Friday 24 February 2012

Blend is best

This post is prompted by an influx of Southern Tier Gemini in to Leeds - via Beer Ritz of course.

I approached with some trepidation at first...

me: "ooh Gemini..."
Jeff: "hell yeah"
me: "is it fresh though Jeff?
Jeff: "Dunno man, there's no date that's for sure,"
me: "fuck it I can spare £12 on one beer."

*winces*

Despite the ins and outs of spending quite a sum of money on a single beer (I'm fine with it) it is lucky that it WAS fresh and well... Extremely fucking good. You see I had a bottle last year some time in London and it was really disappointing as it had travelled half the world and then sat in a warehouse Sweden for god knows how long, then ended up as part of a trophy collection in a pub with shit service. Hops totally gone, malt bready, flaccid and boring.



So very glad it is fresh then, not quite as fresh as when I tried it first time around in Brooklyn, on draught, but fresh enough. But fresh isn't todays issue.

I popped back to Reer Ritz and purchased more of this cracking beverage. Hazy orange, heady fruit, greenly herbal, hedgy nose, mouth coating mega complex balance of citric, herbal and bitingly bitter hops and really solid, quite sweet & smooth malt core. The great, great thing about this beer is that it's VERY complex but VERY well balanced. The key? Blending two beers.

Blending in the UK has a bad rep, the initial, and noble history of bar and brewery blended beer starts with Entire gives way to Porter and leads to Stout to a practice undertaken in secret by many breweries in the UK, especially the larger ones. It hit the buffers when scrupulous and unscrupulous landlords started cutting corners and blending slops on the fly to try and increase their margins, usually as a result of monopolistic owners squeezing them very hard. It is also the fault of the terrible Auto Vac.


It seems fairly obvious to me that blending is a good thing, I mean why not? Take some good beers, unique recipes, several ingredients. Then mix them, with other beers, with care which also have several ingredients. Find the best combination. Sell the fucker.

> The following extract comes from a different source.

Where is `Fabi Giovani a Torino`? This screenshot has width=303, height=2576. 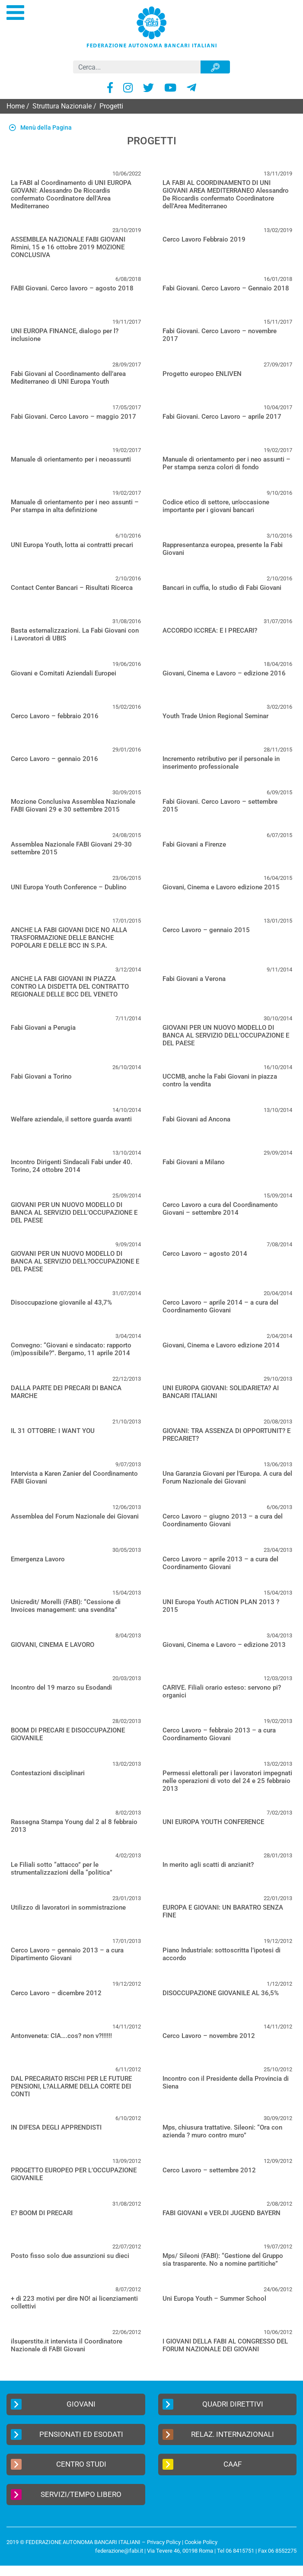 Fabi Giovani a Torino is located at coordinates (41, 1076). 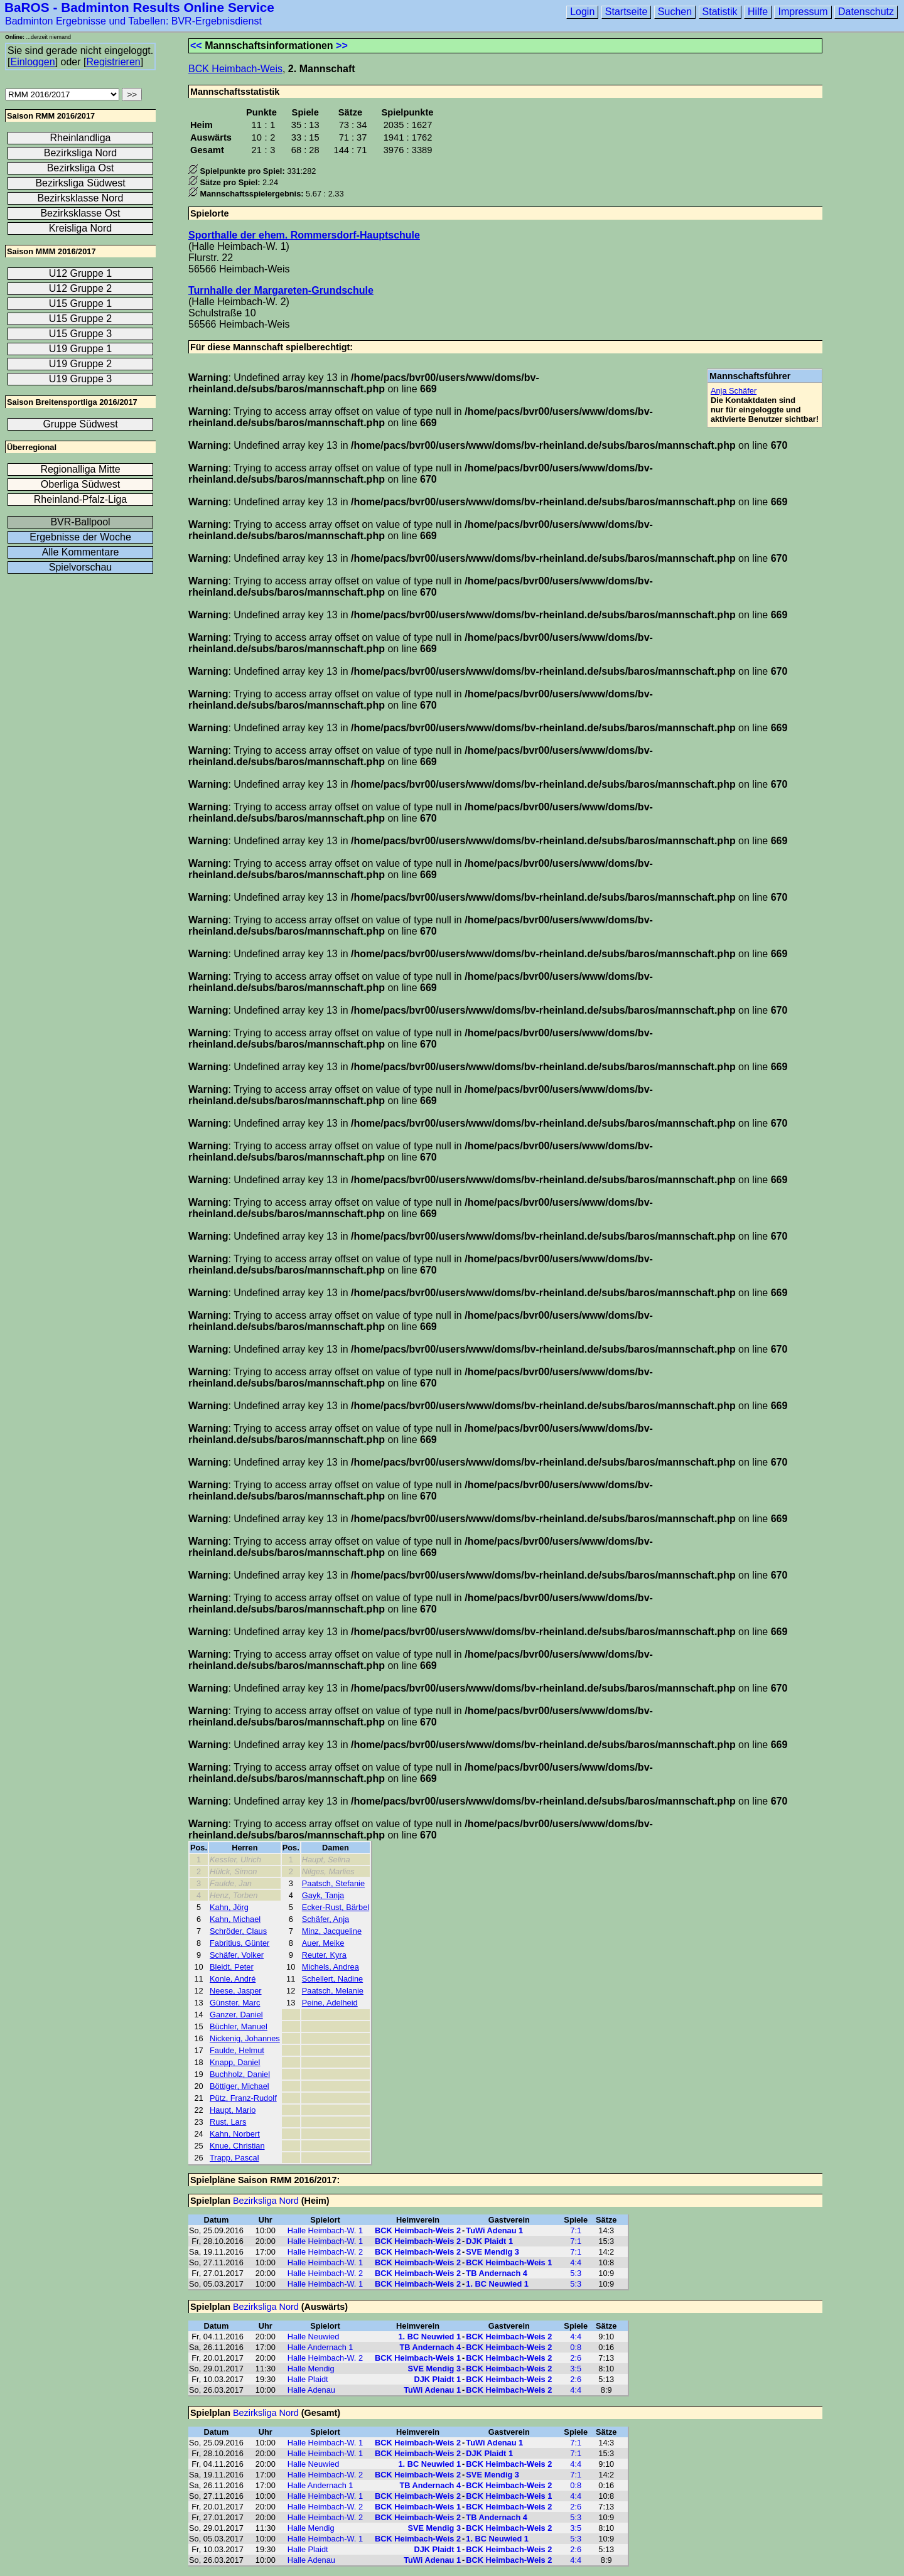 Image resolution: width=904 pixels, height=2576 pixels. I want to click on Kreisliga Nord, so click(80, 228).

It's a technique employed in the greatest of sour wild beers: Gueuze. A practice used by brewers of Flemish brown ale, fans of Black & Tan, hipsters in Scotland and Denmark (the superlative I Hardcore You) and of course our friends and current inspirations across the pond.

It was quite popular in UK a few generations back but the art has been lost or at least hidden. Look in to some of those winter beers you've been drinking recently, look in to those breweries that only brew four or five beers - there might just be a blend in there. Drink a beer like Gemini or I Hardcore You, Drie Fonteinen or Rodenbach.

We have at present some singularly brilliant beers in the UK, but perhaps we should mix it up some.

Friday 3 February 2012

Beer & Sex pt II

BANG!

Industry sexism is right up there on the news agenda due to the 'Top totty' saga currently distracting the likes of Jeremy Vine, the BBC and upwards of 22% of the House of Commons.
If it's passed you by then this is pretty much a pumpclip parade post made flesh by the likes of MP Kate Green who complained about serial pumpclip offenders - Slaters brewery's 'Top Totty' pouring in the Strangers bar in the Commons. Not only is it rubbish to drink, it also has an utterly crap pumpclip featuring a playboy bunny girl from the 70's. 

Stupid that it got in to the Strangers bar, although apparently a barman commented that "We haven't had any complaints raised with our bar staff." Clueless eh? Also presumably clueless are our elected representatives who had been quaffing this swill all evening and lunchtime before anyone thought that the breweries chosen method of marketing the beer was so fucking outdated as to miss the point entirely, alienate 50% of the drinking public and firmly entrench Real Ale as a habit for furtive singletons who are 40 years past their prime.

It's stupid that it would get in to any bar, we really should be past this sort of nonsense by now, but still I get 'funny' or 'sexy' beer listings in the post no matter how much I ignore the breweries who send them in - someone is selling this. Beer is not funny or sexy at source, the fact that it can make you funny and probably more likley to have sex is a matter of post consumption.  

It's about time the industry engaged all people on a level which is not smirking behind the bike shed, pre enlightenment twattery. That means not just purile pumpclips but sex based marketing as a whole - focus on the damn product for once or in a short space of time you won't have one.